Встроенная защита обычно доступна для всех устройств, использующих Microsoft Defender for Endpoint, по данным Microsoft.

Встроенная защита — это набор параметров безопасности по умолчанию для платформы Microsoft Endpoint Security для защиты устройств от атак программ-вымогателей и других угроз. Согласно статье базы знаний Microsoft 365, защита от несанкционированного изменения, которая обнаруживает несанкционированные изменения в настройках безопасности, является первой включенной настройкой по умолчанию. Защита от саботажа не позволяет неавторизованным пользователям и злоумышленникам вносить изменения в параметры безопасности для защиты в реальном времени и в облаке, мониторинга поведения и защиты от вирусов.
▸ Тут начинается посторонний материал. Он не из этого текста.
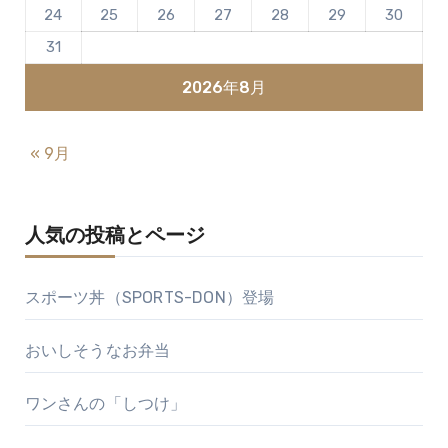
24
25
26
27
28
29
30
31
2026年8月
« 9月
人気の投稿とページ
スポーツ丼（SPORTS-DON）登場
おいしそうなお弁当
ワンさんの「しつけ」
В прошлом году Microsoft включила защиту от несанкционированного доступа по умолчанию для всех клиентов с лицензиями Defender for Endpoint Plan 2 или Microsoft 365 E5.
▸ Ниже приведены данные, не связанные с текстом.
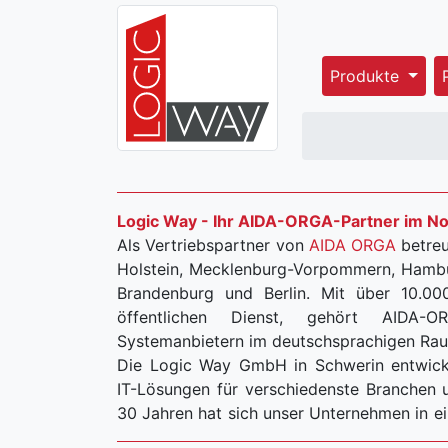
Produkte
Logic Way - Ihr AIDA-ORGA-Partner im N
Als Vertriebspartner von
AIDA ORGA
betreu
Holstein, Mecklenburg-Vorpommern, Hambu
Brandenburg und Berlin. Mit über 10.000 Kunden, davon 4.000 im
öffentlichen Dienst, gehört AIDA
Systemanbietern im deutschsprachigen Ra
Die Logic Way GmbH in Schwerin entwicke
IT-Lösungen für verschiedenste Branchen und Prozess
30 Jahren hat sich unser Unternehmen in ei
Администраторы предприятия могут настраивать встроенную защиту, например устанавливать защиту от несанкционированного доступа для некоторых, но не для всех устройств, включать или выключать защиту на отдельном устройстве и временно отключать этот параметр для устранения неполадок.

Зик становится защитником

Microsoft также заключила партнерское соглашение с Corelight, чтобы добавить Интеграция Zeek с Defender for Endpoint, помогая сократить время, необходимое для обнаружения сетевых угроз. С помощью Zeek, инструмента с открытым исходным кодом, который отслеживает пакеты сетевого трафика для выявления вредоносной сетевой активности, Защитник может сканировать входящий и исходящий трафик. Интеграция с Zeek также позволяет Defender обнаруживать атаки на нестандартные порты, отображать предупреждения об атаках с распылением паролей и выявлять попытки эксплуатации сети, такие как PrintNightmare.

«Интеграция Zeek в Microsoft Defender для конечной точки обеспечивает мощную возможность обнаружения вредоносной активности таким образом, который расширяет наши существующие возможности безопасности конечных точек, а также позволяет более точно и полностью обнаруживать конечные точки и устройства IoT», — заявила Microsoft.
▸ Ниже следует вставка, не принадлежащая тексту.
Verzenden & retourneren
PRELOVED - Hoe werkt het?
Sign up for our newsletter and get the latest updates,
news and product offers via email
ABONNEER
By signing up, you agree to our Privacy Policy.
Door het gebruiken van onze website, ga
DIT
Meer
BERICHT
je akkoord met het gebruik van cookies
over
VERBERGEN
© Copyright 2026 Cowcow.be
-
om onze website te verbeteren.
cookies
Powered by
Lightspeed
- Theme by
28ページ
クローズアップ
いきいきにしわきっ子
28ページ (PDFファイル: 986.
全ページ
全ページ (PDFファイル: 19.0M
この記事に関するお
Zeek не заменит традиционную технологию сетевого обнаружения и реагирования, поскольку он предназначен для работы в качестве дополнительного источника данных, обеспечивающего сетевые сигналы. «Microsoft рекомендует группам безопасности объединить оба источника данных — конечную точку для глубины и сеть для широты — чтобы получить полную видимость во всех частях сети», — говорится в сообщении компании.

Обнаружение уязвимостей прошивки

В связи с этим Microsoft предоставила дополнительные сведения о службе управления уязвимостями Microsoft Defender, которая в настоящее время доступна в общедоступной предварительной версии. Когда сервис станет общедоступным, он будет продаваться как отдельный продукт и как дополнение к Microsoft Defender для конечной точки, план 2.

Microsoft Defender Vulnerability Management теперь может оценивать безопасность прошивки устройства и сообщать, если в прошивке отсутствуют обновления безопасности для устранения уязвимостей. ИТ-специалисты также получат «инструкции по исправлению и рекомендуемые версии прошивки для развертывания». Статья Microsoft о службе управления уязвимостями.

Оценка аппаратного и микропрограммного обеспечения будет отображать список аппаратного и микропрограммного обеспечения в устройствах по всему предприятию; перечень используемых систем, процессоров и BIOS; и количество уязвимых мест и незащищенных устройств, сообщает Microsoft. Информация основана на рекомендациях по безопасности от HP, Dell и Lenovo и относится только к процессорам и BIOS.